Top of Information supplied

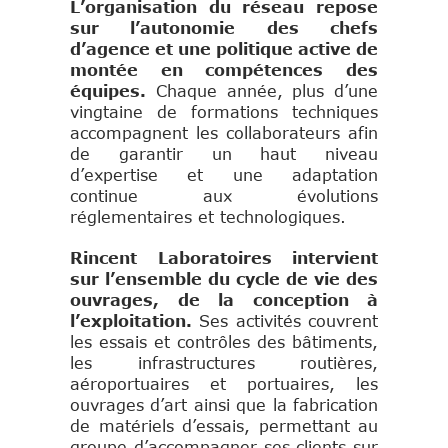
L’organisation du réseau repose
sur l’autonomie des chefs
d’agence et une politique active de
montée en compétences des
équipes.
Chaque année, plus d’une
vingtaine de formations techniques
accompagnent les collaborateurs afin
de garantir un haut niveau
d’expertise et une adaptation
continue aux évolutions
réglementaires et technologiques.
Rincent Laboratoires intervient
sur l’ensemble du cycle de vie des
ouvrages, de la conception à
l’exploitation.
Ses activités couvrent
les essais et contrôles des bâtiments,
les infrastructures routières,
aéroportuaires et portuaires, les
ouvrages d’art ainsi que la fabrication
de matériels d’essais, permettant au
groupe d’accompagner ses clients sur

Bottom of Information supplied

Exercise description -
Show each line in the listing above that has "essais".

Output -
les essais et contrôles des bâtiments,
de matériels d’essais, permettant au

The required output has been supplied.